Gateway transit only works if the hub actually has a deployed VPN or ExpressRoute gateway, and a spoke cannot set use_remote_gateways = true if it already has a gateway of its own — Azure rejects that combination at apply time.

With Terragrunt

Terragrunt keeps this module DRY across environments — define the backend and provider once in a root config, then a thin terragrunt.hcl per environment supplies only the inputs that differ.
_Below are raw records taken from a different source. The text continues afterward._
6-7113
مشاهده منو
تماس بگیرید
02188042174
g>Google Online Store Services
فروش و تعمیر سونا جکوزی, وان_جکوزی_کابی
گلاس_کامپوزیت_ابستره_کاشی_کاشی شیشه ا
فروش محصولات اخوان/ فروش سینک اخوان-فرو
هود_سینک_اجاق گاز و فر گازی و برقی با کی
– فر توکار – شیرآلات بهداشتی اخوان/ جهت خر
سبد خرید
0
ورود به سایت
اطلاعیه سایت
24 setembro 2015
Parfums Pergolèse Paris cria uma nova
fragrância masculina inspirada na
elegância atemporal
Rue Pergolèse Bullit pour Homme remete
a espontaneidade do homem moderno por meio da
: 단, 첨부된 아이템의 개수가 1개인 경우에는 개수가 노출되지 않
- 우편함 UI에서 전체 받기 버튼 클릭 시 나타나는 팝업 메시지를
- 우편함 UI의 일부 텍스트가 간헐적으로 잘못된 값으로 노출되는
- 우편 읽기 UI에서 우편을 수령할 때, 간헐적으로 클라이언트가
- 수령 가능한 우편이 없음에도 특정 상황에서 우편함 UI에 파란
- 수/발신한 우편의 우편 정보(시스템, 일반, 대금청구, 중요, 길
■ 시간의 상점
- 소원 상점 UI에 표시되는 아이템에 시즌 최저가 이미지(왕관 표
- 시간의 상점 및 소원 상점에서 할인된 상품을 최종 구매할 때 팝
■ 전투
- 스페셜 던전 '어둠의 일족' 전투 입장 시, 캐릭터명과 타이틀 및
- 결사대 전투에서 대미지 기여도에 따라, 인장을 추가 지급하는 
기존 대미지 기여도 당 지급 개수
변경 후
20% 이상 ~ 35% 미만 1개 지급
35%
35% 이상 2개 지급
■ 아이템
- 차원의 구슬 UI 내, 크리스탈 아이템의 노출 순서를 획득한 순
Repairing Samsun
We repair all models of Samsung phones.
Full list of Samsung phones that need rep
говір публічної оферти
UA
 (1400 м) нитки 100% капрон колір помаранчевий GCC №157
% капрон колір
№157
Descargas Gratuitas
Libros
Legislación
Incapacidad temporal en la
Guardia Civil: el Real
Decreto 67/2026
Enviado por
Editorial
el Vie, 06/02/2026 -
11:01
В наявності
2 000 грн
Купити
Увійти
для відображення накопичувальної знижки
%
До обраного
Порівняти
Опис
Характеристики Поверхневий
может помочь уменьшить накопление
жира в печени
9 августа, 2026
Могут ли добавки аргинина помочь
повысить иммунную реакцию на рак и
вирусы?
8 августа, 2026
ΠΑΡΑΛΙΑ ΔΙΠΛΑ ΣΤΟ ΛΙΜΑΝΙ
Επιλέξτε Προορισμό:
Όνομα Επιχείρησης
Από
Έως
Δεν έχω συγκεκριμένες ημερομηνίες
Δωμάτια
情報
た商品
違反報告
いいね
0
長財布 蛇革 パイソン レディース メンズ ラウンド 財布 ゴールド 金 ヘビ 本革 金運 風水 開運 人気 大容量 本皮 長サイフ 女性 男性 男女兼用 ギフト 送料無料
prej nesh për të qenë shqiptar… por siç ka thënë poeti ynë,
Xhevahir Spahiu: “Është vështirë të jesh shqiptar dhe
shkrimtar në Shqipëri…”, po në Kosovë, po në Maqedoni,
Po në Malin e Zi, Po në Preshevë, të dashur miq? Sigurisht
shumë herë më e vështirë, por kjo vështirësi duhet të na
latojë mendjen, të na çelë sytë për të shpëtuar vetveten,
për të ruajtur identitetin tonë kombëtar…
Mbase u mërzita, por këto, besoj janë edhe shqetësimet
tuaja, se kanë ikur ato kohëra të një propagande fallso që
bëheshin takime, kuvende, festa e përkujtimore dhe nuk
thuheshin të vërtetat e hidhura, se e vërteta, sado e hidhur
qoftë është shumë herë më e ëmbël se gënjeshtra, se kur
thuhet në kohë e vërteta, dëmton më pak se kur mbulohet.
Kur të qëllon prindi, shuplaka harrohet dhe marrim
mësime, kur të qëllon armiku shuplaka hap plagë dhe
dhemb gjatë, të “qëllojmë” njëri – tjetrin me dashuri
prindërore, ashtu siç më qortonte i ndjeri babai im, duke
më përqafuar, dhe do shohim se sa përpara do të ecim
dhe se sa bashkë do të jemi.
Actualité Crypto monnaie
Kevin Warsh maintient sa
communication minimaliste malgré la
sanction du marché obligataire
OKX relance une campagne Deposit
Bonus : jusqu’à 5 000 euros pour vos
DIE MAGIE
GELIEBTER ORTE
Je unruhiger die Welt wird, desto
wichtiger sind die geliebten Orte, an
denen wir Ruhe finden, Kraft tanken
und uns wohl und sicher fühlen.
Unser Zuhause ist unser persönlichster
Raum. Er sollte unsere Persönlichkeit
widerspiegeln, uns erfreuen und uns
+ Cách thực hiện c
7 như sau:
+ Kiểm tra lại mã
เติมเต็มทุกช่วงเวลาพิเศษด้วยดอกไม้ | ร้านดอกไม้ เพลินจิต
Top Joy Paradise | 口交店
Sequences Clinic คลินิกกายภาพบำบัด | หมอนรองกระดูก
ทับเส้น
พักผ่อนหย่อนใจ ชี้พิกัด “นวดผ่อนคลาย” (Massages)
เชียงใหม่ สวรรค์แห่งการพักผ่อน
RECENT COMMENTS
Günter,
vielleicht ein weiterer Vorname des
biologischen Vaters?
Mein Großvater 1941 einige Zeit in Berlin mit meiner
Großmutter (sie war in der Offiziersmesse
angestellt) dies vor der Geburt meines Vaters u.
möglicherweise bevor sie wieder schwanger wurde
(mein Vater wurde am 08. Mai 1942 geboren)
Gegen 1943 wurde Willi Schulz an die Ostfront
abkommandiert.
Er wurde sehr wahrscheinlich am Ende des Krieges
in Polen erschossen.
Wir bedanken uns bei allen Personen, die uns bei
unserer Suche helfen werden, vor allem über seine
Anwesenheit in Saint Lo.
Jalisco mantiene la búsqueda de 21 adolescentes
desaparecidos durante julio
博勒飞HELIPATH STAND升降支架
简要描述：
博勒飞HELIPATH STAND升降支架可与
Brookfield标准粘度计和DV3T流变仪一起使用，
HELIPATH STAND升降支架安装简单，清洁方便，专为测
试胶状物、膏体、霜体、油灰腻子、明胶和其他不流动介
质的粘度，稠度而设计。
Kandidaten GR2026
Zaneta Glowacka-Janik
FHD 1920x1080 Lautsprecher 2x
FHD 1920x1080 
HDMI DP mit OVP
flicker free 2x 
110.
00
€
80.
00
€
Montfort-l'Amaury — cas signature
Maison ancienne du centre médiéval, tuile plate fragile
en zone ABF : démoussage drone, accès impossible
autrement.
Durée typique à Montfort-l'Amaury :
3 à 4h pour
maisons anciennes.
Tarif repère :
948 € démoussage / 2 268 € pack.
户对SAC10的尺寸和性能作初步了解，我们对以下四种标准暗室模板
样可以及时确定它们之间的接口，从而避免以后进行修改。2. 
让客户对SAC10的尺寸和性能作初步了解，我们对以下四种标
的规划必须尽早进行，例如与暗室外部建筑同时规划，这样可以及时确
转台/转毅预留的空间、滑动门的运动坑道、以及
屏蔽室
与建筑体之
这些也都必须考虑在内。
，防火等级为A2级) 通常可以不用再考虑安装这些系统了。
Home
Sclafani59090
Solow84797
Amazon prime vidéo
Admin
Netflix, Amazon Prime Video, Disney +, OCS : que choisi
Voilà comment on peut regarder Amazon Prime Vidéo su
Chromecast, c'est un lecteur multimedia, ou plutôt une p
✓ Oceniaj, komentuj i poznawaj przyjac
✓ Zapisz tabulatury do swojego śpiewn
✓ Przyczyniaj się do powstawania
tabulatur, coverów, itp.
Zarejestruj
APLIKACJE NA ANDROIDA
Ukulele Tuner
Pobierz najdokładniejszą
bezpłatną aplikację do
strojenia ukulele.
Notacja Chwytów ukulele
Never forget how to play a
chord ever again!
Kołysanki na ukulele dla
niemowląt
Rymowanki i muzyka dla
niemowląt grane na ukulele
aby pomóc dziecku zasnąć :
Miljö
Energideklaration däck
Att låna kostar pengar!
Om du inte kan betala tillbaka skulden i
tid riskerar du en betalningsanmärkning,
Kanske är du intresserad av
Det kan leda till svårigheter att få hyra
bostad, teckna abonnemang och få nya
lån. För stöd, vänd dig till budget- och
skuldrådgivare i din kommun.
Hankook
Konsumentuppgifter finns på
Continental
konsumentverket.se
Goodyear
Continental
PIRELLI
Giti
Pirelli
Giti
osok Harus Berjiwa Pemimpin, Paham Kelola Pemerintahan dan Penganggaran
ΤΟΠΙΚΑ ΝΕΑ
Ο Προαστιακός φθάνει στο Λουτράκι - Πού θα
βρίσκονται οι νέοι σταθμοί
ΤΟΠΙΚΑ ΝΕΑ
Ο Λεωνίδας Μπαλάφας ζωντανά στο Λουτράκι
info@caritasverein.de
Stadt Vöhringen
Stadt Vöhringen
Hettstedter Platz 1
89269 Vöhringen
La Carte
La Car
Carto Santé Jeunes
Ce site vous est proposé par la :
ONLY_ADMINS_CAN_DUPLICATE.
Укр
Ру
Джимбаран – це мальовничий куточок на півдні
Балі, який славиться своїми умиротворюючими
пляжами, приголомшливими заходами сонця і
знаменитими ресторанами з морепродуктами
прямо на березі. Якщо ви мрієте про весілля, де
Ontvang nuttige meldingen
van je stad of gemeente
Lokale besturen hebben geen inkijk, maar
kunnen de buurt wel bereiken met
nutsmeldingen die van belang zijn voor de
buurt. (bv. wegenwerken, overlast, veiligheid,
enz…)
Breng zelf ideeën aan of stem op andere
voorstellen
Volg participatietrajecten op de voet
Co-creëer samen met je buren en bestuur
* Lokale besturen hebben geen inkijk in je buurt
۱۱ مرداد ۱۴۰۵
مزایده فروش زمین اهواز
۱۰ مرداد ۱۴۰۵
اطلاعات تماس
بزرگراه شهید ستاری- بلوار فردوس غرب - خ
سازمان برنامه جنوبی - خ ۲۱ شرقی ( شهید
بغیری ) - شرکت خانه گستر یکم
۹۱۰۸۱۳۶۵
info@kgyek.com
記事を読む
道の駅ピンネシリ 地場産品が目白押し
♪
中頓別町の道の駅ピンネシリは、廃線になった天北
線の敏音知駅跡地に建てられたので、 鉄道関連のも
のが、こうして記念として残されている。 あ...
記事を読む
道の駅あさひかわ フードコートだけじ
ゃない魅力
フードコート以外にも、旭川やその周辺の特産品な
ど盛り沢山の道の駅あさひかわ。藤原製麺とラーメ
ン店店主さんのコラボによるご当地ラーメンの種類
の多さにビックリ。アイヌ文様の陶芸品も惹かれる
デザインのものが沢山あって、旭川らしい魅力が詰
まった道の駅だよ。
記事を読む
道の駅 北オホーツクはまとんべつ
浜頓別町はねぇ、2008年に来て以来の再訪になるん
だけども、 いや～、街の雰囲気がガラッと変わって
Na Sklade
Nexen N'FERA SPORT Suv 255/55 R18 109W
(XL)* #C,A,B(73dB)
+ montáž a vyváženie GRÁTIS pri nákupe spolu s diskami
1. Root configlive/terragrunt.hcl (inherited by every module):

remote_state {
  backend = "azurerm"
  generate = { path = "backend.tf", if_exists = "overwrite" }
  config = {
    # ...azurerm state bucket/container + key per path...
  }
}

2. Module configlive/prod/peering/terragrunt.hcl:

include "root" {
  path = find_in_parent_folders()
}

terraform {
  source = "git::https://dev.azure.com/teknohut/kloudvin/_git/terraform-modules//terraform-module-azure-virtual-network-peering?ref=v1.0.0"
}

inputs = {
  name_prefix = "..."
  vnet_a_name = "..."
  vnet_a_resource_group_name = "..."
  vnet_a_id = "..."
  vnet_b_name = "..."
  vnet_b_resource_group_name = "..."
  vnet_b_id = "..."
}

3. Deploy one environment, or roll out all modules together:

cd live/prod/peering && terragrunt apply        # this module
terragrunt run-all apply                      # every module under live/prod

Why Terragrunt here: the backend and provider live in one place instead of being copy-pasted into every module; inputs is overridden per environment (dev / stage / prod) without forking the module; and run-all orchestrates dependencies across modules. Reach for it once you have more than one environment or more than a handful of modules — for a single stack, the plain Quickstart above is enough.

Inputs

Name Type Default Required Description
name_prefix string Yes Label used to derive both peering names.
peering_a_to_b_name string null No Explicit name for the A→B peering.
peering_b_to_a_name string null No Explicit name for the B→A peering.
vnet_a_name string Yes Name of VNet A.
vnet_a_resource_group_name string Yes Resource group of VNet A.
vnet_a_id string Yes Full resource ID of VNet A.
vnet_b_name string Yes Name of VNet B.
vnet_b_resource_group_name string Yes Resource group of VNet B.
vnet_b_id string Yes Full resource ID of VNet B.
a_to_b object {} No Flags for the A→B direction (access/forwarded/gateway_transit/remote_gateways).
b_to_a object {} No Flags for the B→A direction.

a_to_b / b_to_a object

Field Type Default Description
allow_virtual_network_access bool true Local VNet can reach the remote VNet.
allow_forwarded_traffic bool false Accept traffic forwarded by an NVA in the remote VNet.
allow_gateway_transit bool false Share this VNet’s gateway (hub side).
use_remote_gateways bool false Use the remote VNet’s gateway (spoke side).

Outputs

Name Description
a_to_b_id Resource ID of the A→B peering.
a_to_b_name Name of the A→B peering.
b_to_a_id Resource ID of the B→A peering.
b_to_a_name Name of the B→A peering.
peering_ids Map of both peering IDs keyed by direction.

Enterprise scenario

A fintech platform runs a hub-and-spoke landing zone in centralindia: a connectivity hub VNet with a single ExpressRoute gateway, and a growing set of workload spokes (payments, ledger, analytics). Every spoke is peered to the hub with this module — one call per spoke, always creating both directions so no peering is ever stuck in Initiated. The hub direction sets allow_gateway_transit = true and allow_forwarded_traffic = true (so the central Azure Firewall can route between spokes), while each spoke direction sets use_remote_gateways = true, letting every spoke reach on-prem through the hub’s one shared ExpressRoute circuit instead of paying for a gateway each. When the payments team stands up a new spoke, their PR adds a module "virtual_network" block and a module "..._peering" block that consumes the new VNet’s id output — the spoke comes online fully connected to the hub and on-prem in a single reviewed change, with the module’s validation preventing the classic “both sides use_remote_gateways” misconfiguration.